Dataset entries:
══════════

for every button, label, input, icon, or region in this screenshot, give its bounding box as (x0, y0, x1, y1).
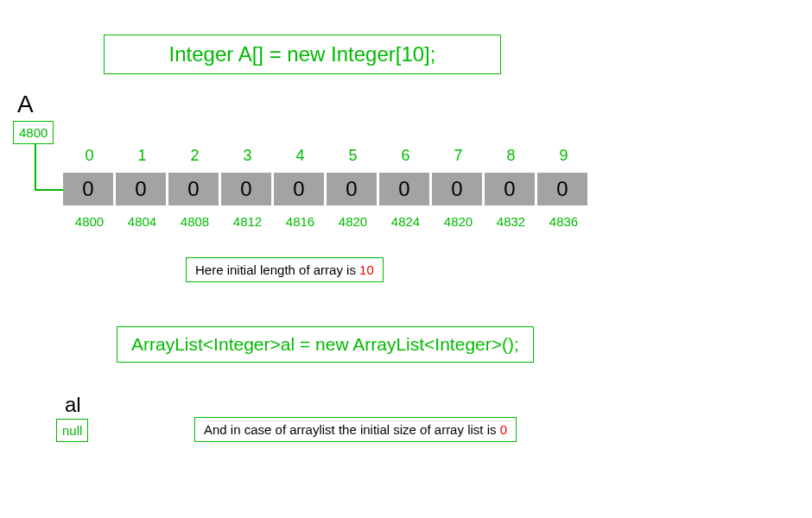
address-label: 4800 (63, 214, 116, 229)
address-label: 4836 (537, 214, 590, 229)
address-row: 4800 4804 4808 4812 4816 4820 4824 4820 … (63, 214, 590, 229)
index-label: 4 (274, 147, 327, 165)
variable-label-a: A (17, 91, 34, 118)
address-label: 4816 (274, 214, 327, 229)
address-label: 4820 (432, 214, 485, 229)
address-label: 4804 (116, 214, 168, 229)
array-cell: 0 (274, 173, 324, 205)
address-label: 4808 (168, 214, 221, 229)
index-label: 3 (221, 147, 274, 165)
index-label: 1 (116, 147, 168, 165)
note-text: And in case of arraylist the initial siz… (204, 422, 500, 437)
index-label: 8 (485, 147, 537, 165)
address-label: 4812 (221, 214, 274, 229)
index-label: 0 (63, 147, 116, 165)
pointer-box-al: null (56, 419, 88, 442)
array-cell: 0 (537, 173, 587, 205)
pointer-box-a: 4800 (13, 121, 54, 144)
index-label: 9 (537, 147, 590, 165)
array-cell: 0 (63, 173, 113, 205)
array-cell: 0 (221, 173, 271, 205)
address-label: 4824 (379, 214, 432, 229)
note-value: 0 (500, 422, 507, 437)
index-label: 5 (327, 147, 379, 165)
code-declaration-array: Integer A[] = new Integer[10]; (104, 35, 501, 74)
note-array-length: Here initial length of array is 10 (186, 257, 384, 282)
array-cell: 0 (327, 173, 377, 205)
code-declaration-arraylist: ArrayList<Integer>al = new ArrayList<Int… (117, 326, 534, 363)
address-label: 4820 (327, 214, 379, 229)
address-label: 4832 (485, 214, 537, 229)
index-label: 2 (168, 147, 221, 165)
array-cell: 0 (379, 173, 429, 205)
note-text: Here initial length of array is (195, 262, 359, 277)
index-row: 0 1 2 3 4 5 6 7 8 9 (63, 147, 590, 165)
connector-line (35, 143, 36, 191)
array-cells-row: 0 0 0 0 0 0 0 0 0 0 (63, 173, 590, 205)
index-label: 7 (432, 147, 485, 165)
note-arraylist-size: And in case of arraylist the initial siz… (194, 417, 517, 442)
array-cell: 0 (116, 173, 166, 205)
note-value: 10 (359, 262, 374, 277)
connector-line (35, 189, 63, 191)
array-cell: 0 (168, 173, 219, 205)
array-cell: 0 (485, 173, 535, 205)
index-label: 6 (379, 147, 432, 165)
array-cell: 0 (432, 173, 482, 205)
variable-label-al: al (65, 393, 81, 417)
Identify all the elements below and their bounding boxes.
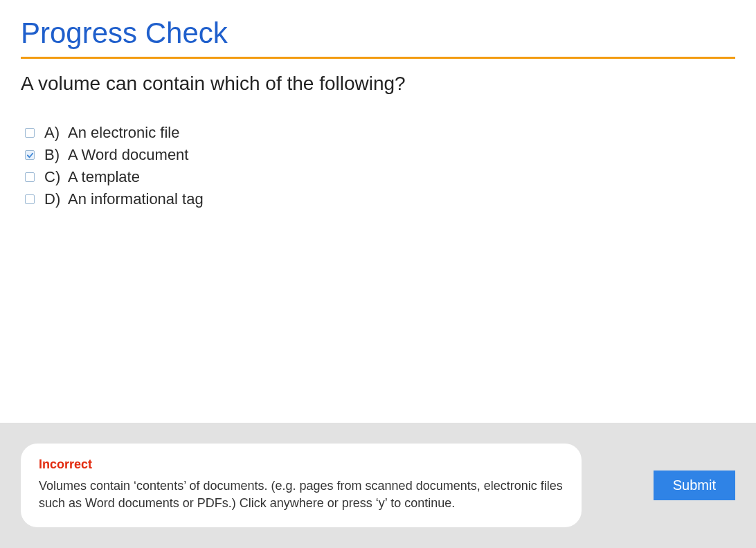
- page-title: Progress Check: [21, 17, 735, 50]
- options-list: A) An electronic file B) A Word document…: [21, 124, 735, 208]
- option-c-label: C) A template: [44, 168, 140, 186]
- footer-area: Incorrect Volumes contain ‘contents’ of …: [0, 423, 756, 548]
- checkbox-d[interactable]: [25, 194, 35, 204]
- option-b[interactable]: B) A Word document: [25, 146, 735, 164]
- checkbox-b[interactable]: [25, 150, 35, 160]
- checkbox-a[interactable]: [25, 128, 35, 138]
- option-c[interactable]: C) A template: [25, 168, 735, 186]
- option-a-label: A) An electronic file: [44, 124, 179, 142]
- option-a[interactable]: A) An electronic file: [25, 124, 735, 142]
- option-b-label: B) A Word document: [44, 146, 188, 164]
- option-d-label: D) An informational tag: [44, 190, 204, 208]
- feedback-title: Incorrect: [39, 457, 564, 472]
- feedback-panel: Incorrect Volumes contain ‘contents’ of …: [21, 444, 582, 527]
- feedback-text: Volumes contain ‘contents’ of documents.…: [39, 477, 564, 512]
- title-divider: [21, 57, 735, 59]
- checkbox-c[interactable]: [25, 172, 35, 182]
- submit-button[interactable]: Submit: [654, 471, 735, 500]
- question-text: A volume can contain which of the follow…: [21, 73, 735, 95]
- option-d[interactable]: D) An informational tag: [25, 190, 735, 208]
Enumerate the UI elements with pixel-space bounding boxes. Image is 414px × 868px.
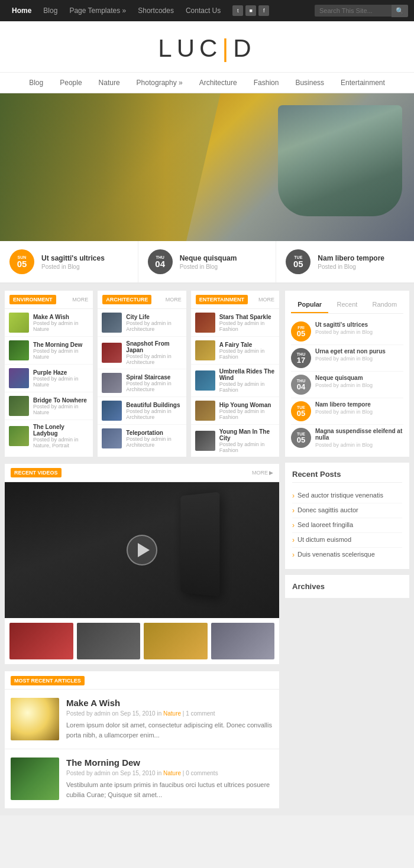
ent-thumb-3 <box>195 370 215 391</box>
env-thumb-3 <box>9 368 29 388</box>
ent-item-text-1: Stars That SparklePosted by admin in Fas… <box>219 314 275 332</box>
day-num-1: 05 <box>17 259 27 268</box>
logo-text-right: D <box>233 34 255 62</box>
sidebar-post-text-4: Nam libero temporePosted by admin in Blo… <box>315 401 373 415</box>
article-thumb-2 <box>11 758 59 800</box>
arch-item-text-4: Beautiful BuildingsPosted by admin in Ar… <box>126 402 182 420</box>
env-header: ENVIRONMENT MORE <box>5 291 93 309</box>
play-button[interactable] <box>127 535 157 565</box>
tab-random[interactable]: Random <box>366 297 403 313</box>
secnav-blog[interactable]: Blog <box>21 73 51 93</box>
env-thumb-4 <box>9 396 29 416</box>
ent-header: ENTERTAINMENT MORE <box>191 291 279 309</box>
recent-post-link-5[interactable]: › Duis venenatis scelerisque <box>292 548 402 562</box>
article-meta-2: Posted by admin on Sep 15, 2010 in Natur… <box>66 770 273 776</box>
architecture-section: ARCHITECTURE MORE City LifePosted by adm… <box>98 291 186 457</box>
sidebar-date-5: TUE 05 <box>291 428 311 448</box>
arch-more-link[interactable]: MORE <box>166 297 182 303</box>
search-button[interactable]: 🔍 <box>392 5 408 17</box>
video-thumb-3[interactable] <box>144 623 208 659</box>
arch-item-1[interactable]: City LifePosted by admin in Architecture <box>98 309 186 337</box>
rss-icon[interactable]: ■ <box>245 5 256 16</box>
env-item-4[interactable]: Bridge To NowherePosted by admin in Natu… <box>5 392 93 420</box>
env-item-5[interactable]: The Lonely LadybugPosted by admin in Nat… <box>5 420 93 452</box>
recent-post-link-3[interactable]: › Sed laoreet fringilla <box>292 518 402 533</box>
ent-item-3[interactable]: Umbrella Rides The WindPosted by admin i… <box>191 365 279 397</box>
secnav-entertainment[interactable]: Entertainment <box>332 73 393 93</box>
post-preview-text-1: Ut sagitti's ultrices Posted in Blog <box>41 254 105 270</box>
sidebar-post-1[interactable]: FRI 05 Ut sagitti's ultricesPosted by ad… <box>291 318 403 345</box>
recent-post-link-2[interactable]: › Donec sagittis auctor <box>292 503 402 518</box>
env-item-3[interactable]: Purple HazePosted by admin in Nature <box>5 365 93 392</box>
env-more-link[interactable]: MORE <box>72 297 88 303</box>
sidebar-post-2[interactable]: THU 17 Urna eget erat non purusPosted by… <box>291 345 403 372</box>
content-area: ENVIRONMENT MORE Make A WishPosted by ad… <box>5 291 279 808</box>
twitter-icon[interactable]: t <box>232 5 243 16</box>
ent-thumb-2 <box>195 340 215 360</box>
secnav-photography[interactable]: Photography » <box>128 73 191 93</box>
nav-home[interactable]: Home <box>6 6 37 15</box>
env-item-2[interactable]: The Morning DewPosted by admin in Nature <box>5 337 93 365</box>
arch-item-4[interactable]: Beautiful BuildingsPosted by admin in Ar… <box>98 397 186 425</box>
video-thumb-2[interactable] <box>77 623 141 659</box>
sidebar-post-text-3: Neque quisquamPosted by admin in Blog <box>315 375 373 388</box>
sidebar-post-5[interactable]: TUE 05 Magna suspendisse eleifend at nul… <box>291 425 403 451</box>
env-thumb-1 <box>9 313 29 333</box>
ent-item-2[interactable]: A Fairy TalePosted by admin in Fashion <box>191 337 279 365</box>
secnav-business[interactable]: Business <box>287 73 332 93</box>
secnav-people[interactable]: People <box>51 73 90 93</box>
nav-blog[interactable]: Blog <box>37 6 63 15</box>
arch-thumb-2 <box>102 343 122 363</box>
site-logo[interactable]: LUC|D <box>158 34 255 62</box>
article-thumb-1 <box>11 698 59 740</box>
recent-post-text-3: Sed laoreet fringilla <box>297 521 353 528</box>
recent-post-link-1[interactable]: › Sed auctor tristique venenatis <box>292 489 402 503</box>
arch-item-5[interactable]: TeleportationPosted by admin in Architec… <box>98 425 186 452</box>
video-player[interactable] <box>5 482 279 618</box>
nav-shortcodes[interactable]: Shortcodes <box>132 6 180 15</box>
article-cat-link-1[interactable]: Nature <box>163 710 181 717</box>
archives-section: Archives <box>285 575 409 598</box>
sidebar-post-4[interactable]: TUE 05 Nam libero temporePosted by admin… <box>291 398 403 425</box>
facebook-icon[interactable]: f <box>258 5 269 16</box>
videos-more-link[interactable]: MORE ▶ <box>252 470 273 476</box>
ent-item-text-2: A Fairy TalePosted by admin in Fashion <box>219 342 275 360</box>
ent-thumb-1 <box>195 313 215 333</box>
tab-popular[interactable]: Popular <box>291 297 328 313</box>
arch-item-3[interactable]: Spiral StaircasePosted by admin in Archi… <box>98 369 186 397</box>
env-item-1[interactable]: Make A WishPosted by admin in Nature <box>5 309 93 337</box>
ent-item-1[interactable]: Stars That SparklePosted by admin in Fas… <box>191 309 279 337</box>
article-content-2: The Morning Dew Posted by admin on Sep 1… <box>66 758 273 800</box>
video-thumb-4[interactable] <box>211 623 275 659</box>
videos-header: RECENT VIDEOS MORE ▶ <box>5 464 279 482</box>
secnav-fashion[interactable]: Fashion <box>245 73 287 93</box>
article-item-1[interactable]: Make A Wish Posted by admin on Sep 15, 2… <box>5 690 279 749</box>
arch-item-2[interactable]: Snapshot From JapanPosted by admin in Ar… <box>98 337 186 369</box>
secondary-nav: Blog People Nature Photography » Archite… <box>0 73 414 93</box>
nav-page-templates[interactable]: Page Templates » <box>63 6 132 15</box>
ent-item-5[interactable]: Young Man In The CityPosted by admin in … <box>191 425 279 457</box>
recent-posts-section: Recent Posts › Sed auctor tristique vene… <box>285 463 409 569</box>
article-item-2[interactable]: The Morning Dew Posted by admin on Sep 1… <box>5 749 279 808</box>
post-preview-1[interactable]: SUN 05 Ut sagitti's ultrices Posted in B… <box>0 241 138 282</box>
secnav-nature[interactable]: Nature <box>90 73 128 93</box>
entertainment-section: ENTERTAINMENT MORE Stars That SparklePos… <box>191 291 279 457</box>
post-preview-2[interactable]: THU 04 Neque quisquam Posted in Blog <box>138 241 277 282</box>
env-item-text-3: Purple HazePosted by admin in Nature <box>33 369 89 388</box>
recent-post-link-4[interactable]: › Ut dictum euismod <box>292 533 402 548</box>
search-input[interactable] <box>315 5 392 17</box>
post-preview-3[interactable]: TUE 05 Nam libero tempore Posted in Blog <box>276 241 414 282</box>
arrow-icon-2: › <box>292 506 295 515</box>
tab-recent[interactable]: Recent <box>328 297 366 313</box>
ent-more-link[interactable]: MORE <box>258 297 274 303</box>
nav-contact-us[interactable]: Contact Us <box>180 6 227 15</box>
article-cat-link-2[interactable]: Nature <box>163 770 181 776</box>
env-item-text-1: Make A WishPosted by admin in Nature <box>33 314 89 332</box>
hero-mirror-inner <box>278 105 402 216</box>
date-badge-2: THU 04 <box>148 249 173 274</box>
ent-item-4[interactable]: Hip Young WomanPosted by admin in Fashio… <box>191 397 279 425</box>
sidebar-post-3[interactable]: THU 04 Neque quisquamPosted by admin in … <box>291 372 403 398</box>
secnav-architecture[interactable]: Architecture <box>191 73 245 93</box>
video-thumb-1[interactable] <box>9 623 73 659</box>
day-num-2: 04 <box>155 259 165 268</box>
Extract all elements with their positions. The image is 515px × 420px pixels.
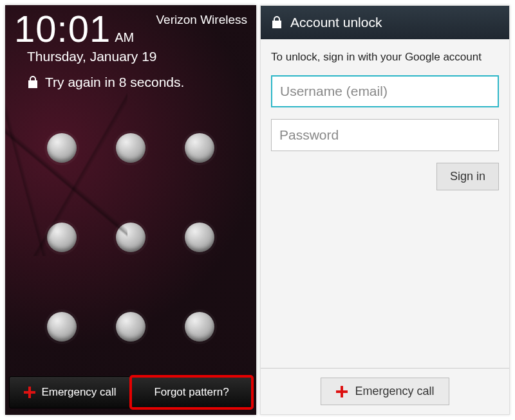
- pattern-dot[interactable]: [185, 133, 214, 163]
- account-unlock-title: Account unlock: [290, 15, 382, 30]
- status-bar: 10:01 AM Verizon Wireless: [5, 5, 256, 48]
- lock-status-text: Try again in 8 seconds.: [45, 75, 184, 90]
- clock-ampm: AM: [115, 30, 134, 45]
- lockscreen-button-row: Emergency call Forgot pattern?: [5, 370, 256, 415]
- account-unlock-header: Account unlock: [261, 6, 509, 39]
- date-label: Thursday, January 19: [5, 48, 256, 71]
- lock-icon: [271, 15, 283, 30]
- emergency-call-button[interactable]: Emergency call: [9, 376, 131, 408]
- password-field[interactable]: Password: [271, 119, 499, 151]
- pattern-dot[interactable]: [47, 312, 77, 342]
- unlock-instruction: To unlock, sign in with your Google acco…: [271, 51, 499, 64]
- account-unlock-panel: Account unlock To unlock, sign in with y…: [260, 5, 510, 415]
- pattern-dot[interactable]: [47, 223, 77, 252]
- password-placeholder: Password: [279, 127, 339, 143]
- carrier-label: Verizon Wireless: [156, 10, 248, 48]
- pattern-dot[interactable]: [185, 223, 214, 252]
- forgot-pattern-button[interactable]: Forgot pattern?: [131, 376, 252, 408]
- lock-icon: [27, 75, 39, 89]
- account-unlock-footer: Emergency call: [261, 368, 509, 414]
- plus-icon: [23, 386, 36, 399]
- plus-icon: [335, 385, 348, 398]
- emergency-call-button[interactable]: Emergency call: [321, 378, 449, 405]
- lockscreen-panel: 10:01 AM Verizon Wireless Thursday, Janu…: [5, 5, 256, 415]
- clock-time: 10:01: [14, 10, 111, 48]
- pattern-dot[interactable]: [185, 312, 214, 342]
- signin-button[interactable]: Sign in: [436, 163, 499, 190]
- pattern-grid[interactable]: [5, 98, 256, 370]
- signin-label: Sign in: [450, 170, 485, 183]
- username-field[interactable]: Username (email): [271, 75, 499, 107]
- pattern-dot[interactable]: [116, 312, 145, 342]
- pattern-dot[interactable]: [116, 223, 145, 252]
- forgot-pattern-label: Forgot pattern?: [154, 386, 229, 399]
- emergency-call-label: Emergency call: [41, 386, 116, 399]
- pattern-dot[interactable]: [47, 133, 77, 163]
- signin-row: Sign in: [271, 163, 499, 190]
- account-unlock-body: To unlock, sign in with your Google acco…: [261, 39, 509, 368]
- lock-status-row: Try again in 8 seconds.: [5, 71, 256, 98]
- emergency-call-label: Emergency call: [355, 385, 434, 398]
- clock: 10:01 AM: [14, 10, 134, 48]
- username-placeholder: Username (email): [280, 84, 388, 99]
- pattern-dot[interactable]: [116, 133, 145, 163]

══════════

## [What you are asked to do]
Starting from the records above, filter out all lines except those containing the word "status".

## [Output below]
- status-bar: 10:01 AM Verizon Wireless: [5, 5, 256, 48]
- lock-status-text: Try again in 8 seconds.: [45, 75, 184, 90]
- lock-status-row: Try again in 8 seconds.: [5, 71, 256, 98]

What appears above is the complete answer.